The redhead made it a point to look out towards the windows, having learned in the past that staring into the distance while faced towards anyone would sometimes garner unwanted attention. Too many potential marriage proposals had been concocted from moments sprung from accidentally catching a stranger's eyes for too long.

Yusuke, on the other hand, seemed to take no problem with facing the other bodies in the space. His lack of regard for hiding his wandering, observing eyes was its own blanket anonymity—Yusuke didn't actually care that much about what or who he was looking at, no one was too above or below him to garner a cursory glance. Its boldness was defiance in the face of social etiquette. And, yet, Yusuke's lack of duplicity was refreshing.

Rather than politely ignoring or looking away, the dark haired man's complete comfort in his own body and how it inhabited the space around him, not for the comfort or influence of others, was its own form of strength.

It made Kurama relax fractionally—his guard was still up, it always would be when surrounded by others, but at least he wasn't alone.

From the speakers, the voice announced with crisp clarity that they would be arriving shortly.
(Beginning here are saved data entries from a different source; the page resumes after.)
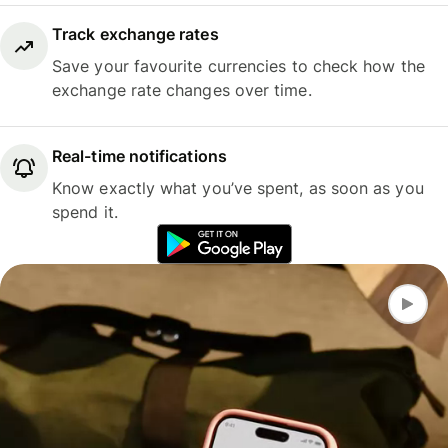
Track exchange rates
Save your favourite currencies to check how the
exchange rate changes over time.
Real-time notifications
Know exactly what you’ve spent, as soon as you
spend it.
Yusuke looked away from the young man his eyes had idled on, dark brown eyes sweeping away to catch Kurama's eye. Kurama nodded, the corners of his mouth tightening. The corner of Yusuke's own mouth lifted in response, a crooked smile silently communicating what they both thought:

The investigation was on.


four segments! a confession: I tend to update on snow days and days where I have to stay indoors, since I can put off work for a little bit to do fan work. wish for more polar vortexes and bad storms if you want more, then, I suppose! entirely by coincidence, as I was logging in to post this I saw that forthright's Affinity also just updated and so I'm going to scuttlebutt over and read that right after I finish posting this. excite!

since this takes place in the 90s/early 2000s, the current easy swipe system used for Japan's transit system wouldn't be available, let alone universal – hence pre-paid cards with magnetic chips for punching. originally I, no joke, wrote a five paragraph essay on the entire subject but deleted it all bc I realized no one would care to read that author's note.

this fic remains self-indulgent and more interested in character study and character-driven conflict, alongside an excuse to write out some longstanding headcanons. don't be fooled by the fact that our characters need a means to get to each other! the events in the story are a means to achieve this. to be upfront: if you are looking for a fast-paced narrative that heavily banks on a quest or singular plot, this won't be it. shrug. 1-11-19.